_EXERCISE BRIEF_. Among the lines of the records, please find those that contain the word "Commons" and copy them.
----- RECORDS FOR PROCESSING -----
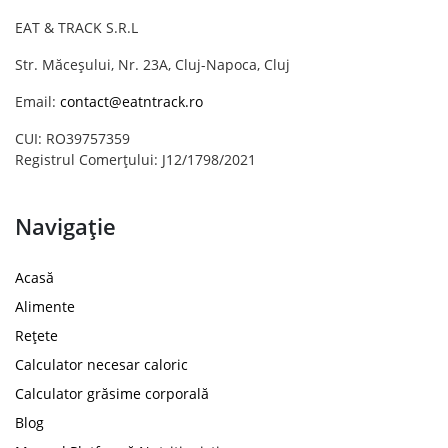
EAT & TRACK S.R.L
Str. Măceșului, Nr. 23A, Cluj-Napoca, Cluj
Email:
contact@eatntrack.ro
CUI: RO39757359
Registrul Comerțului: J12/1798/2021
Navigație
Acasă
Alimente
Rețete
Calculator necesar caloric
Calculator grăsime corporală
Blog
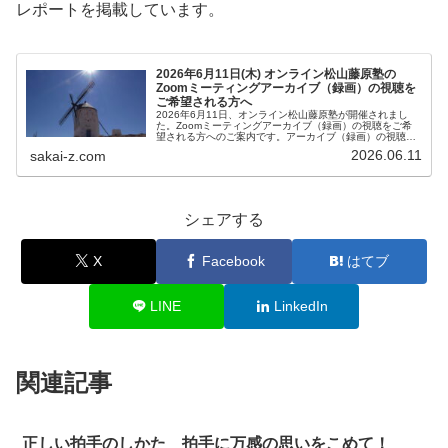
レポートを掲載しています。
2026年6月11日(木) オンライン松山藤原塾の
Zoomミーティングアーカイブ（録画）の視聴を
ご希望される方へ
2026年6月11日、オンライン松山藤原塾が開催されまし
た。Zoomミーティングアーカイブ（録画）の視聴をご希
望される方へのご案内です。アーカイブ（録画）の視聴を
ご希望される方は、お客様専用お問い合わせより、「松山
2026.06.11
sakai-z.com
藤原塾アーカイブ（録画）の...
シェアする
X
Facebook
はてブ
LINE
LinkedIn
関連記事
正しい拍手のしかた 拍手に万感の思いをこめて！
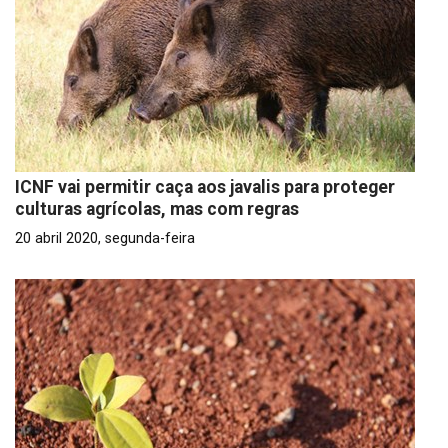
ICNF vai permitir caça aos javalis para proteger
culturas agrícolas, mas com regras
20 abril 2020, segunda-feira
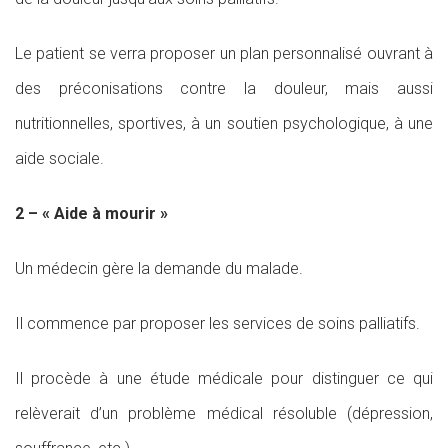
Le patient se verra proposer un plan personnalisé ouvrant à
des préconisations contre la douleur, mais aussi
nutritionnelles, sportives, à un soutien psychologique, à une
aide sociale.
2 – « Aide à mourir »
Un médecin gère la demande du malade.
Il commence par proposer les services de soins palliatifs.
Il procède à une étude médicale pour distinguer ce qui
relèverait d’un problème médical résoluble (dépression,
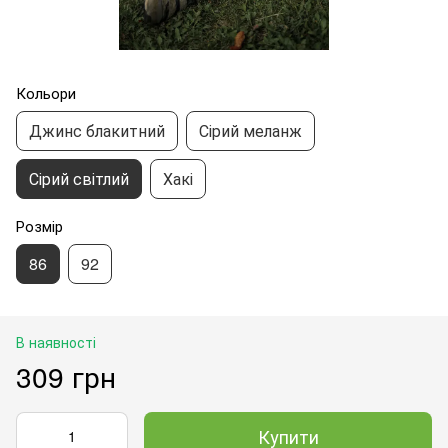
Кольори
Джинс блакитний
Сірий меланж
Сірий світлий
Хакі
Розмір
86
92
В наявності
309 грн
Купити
-----
----- RECORDS FOR PROCESSING -----
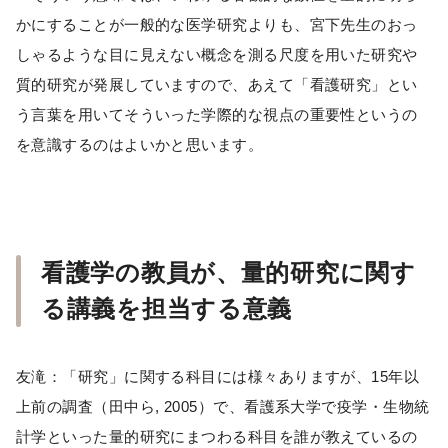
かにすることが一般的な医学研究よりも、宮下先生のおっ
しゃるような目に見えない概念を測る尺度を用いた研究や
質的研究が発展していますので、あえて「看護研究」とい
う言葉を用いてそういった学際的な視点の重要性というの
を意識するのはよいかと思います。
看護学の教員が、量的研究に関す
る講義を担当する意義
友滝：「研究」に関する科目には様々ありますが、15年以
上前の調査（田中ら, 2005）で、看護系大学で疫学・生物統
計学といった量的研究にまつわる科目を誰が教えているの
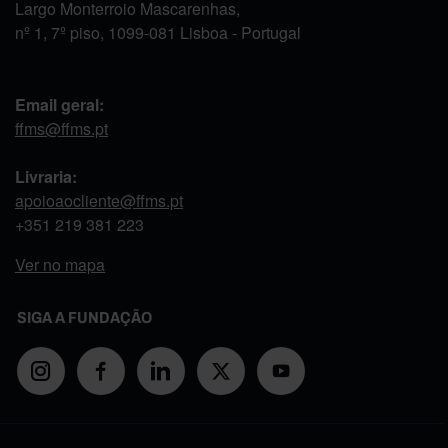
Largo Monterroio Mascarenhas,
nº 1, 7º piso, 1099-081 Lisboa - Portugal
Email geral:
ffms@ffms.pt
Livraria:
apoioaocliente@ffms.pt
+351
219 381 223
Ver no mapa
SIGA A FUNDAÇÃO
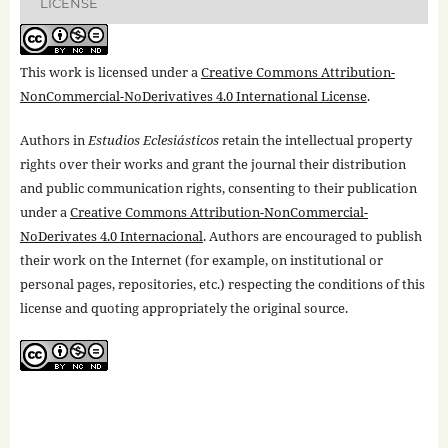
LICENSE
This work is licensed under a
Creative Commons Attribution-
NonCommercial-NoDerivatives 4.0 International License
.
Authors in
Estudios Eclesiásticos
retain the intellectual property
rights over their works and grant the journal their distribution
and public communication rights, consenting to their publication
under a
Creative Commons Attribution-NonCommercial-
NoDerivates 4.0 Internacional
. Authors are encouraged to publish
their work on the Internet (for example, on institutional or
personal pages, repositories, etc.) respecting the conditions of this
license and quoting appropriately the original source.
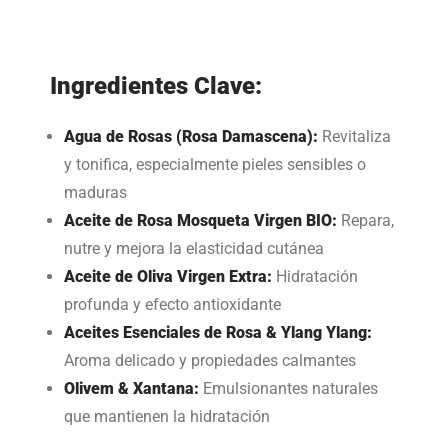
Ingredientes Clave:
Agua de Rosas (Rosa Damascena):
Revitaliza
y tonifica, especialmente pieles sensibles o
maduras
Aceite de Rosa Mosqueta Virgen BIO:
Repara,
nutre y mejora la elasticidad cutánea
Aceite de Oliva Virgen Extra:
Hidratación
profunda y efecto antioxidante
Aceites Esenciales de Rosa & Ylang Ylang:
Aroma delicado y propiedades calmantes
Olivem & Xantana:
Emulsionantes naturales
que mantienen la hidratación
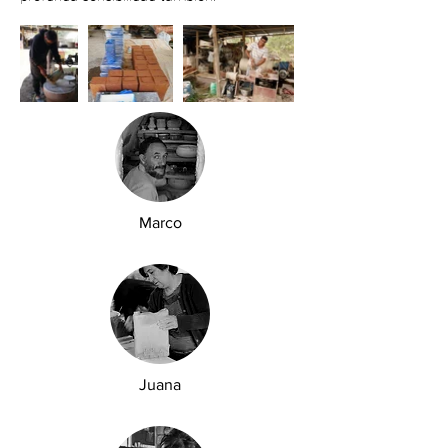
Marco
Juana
-----
----- RECORDS FOR PROCESSING -----
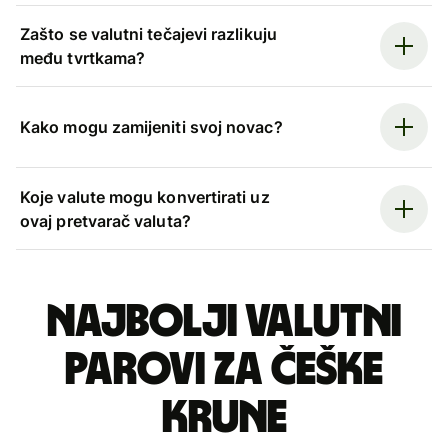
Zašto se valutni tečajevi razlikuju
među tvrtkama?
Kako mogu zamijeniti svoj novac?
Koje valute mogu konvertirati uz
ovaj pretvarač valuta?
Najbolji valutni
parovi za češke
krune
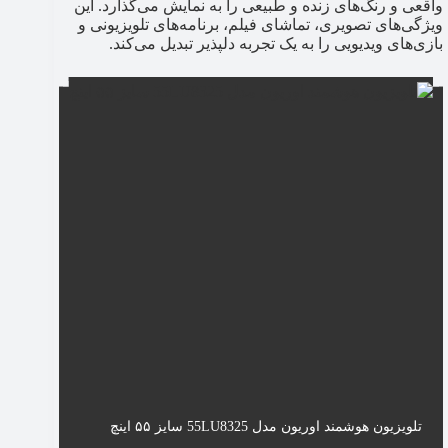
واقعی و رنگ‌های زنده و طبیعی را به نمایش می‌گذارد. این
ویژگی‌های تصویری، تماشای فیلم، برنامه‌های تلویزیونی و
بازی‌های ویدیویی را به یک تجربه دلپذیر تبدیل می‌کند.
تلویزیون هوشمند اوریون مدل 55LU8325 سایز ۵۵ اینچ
-----
_OUTPUT_.
Creative Commons Attribution-
Creative Commons Attribution-NonCommercial-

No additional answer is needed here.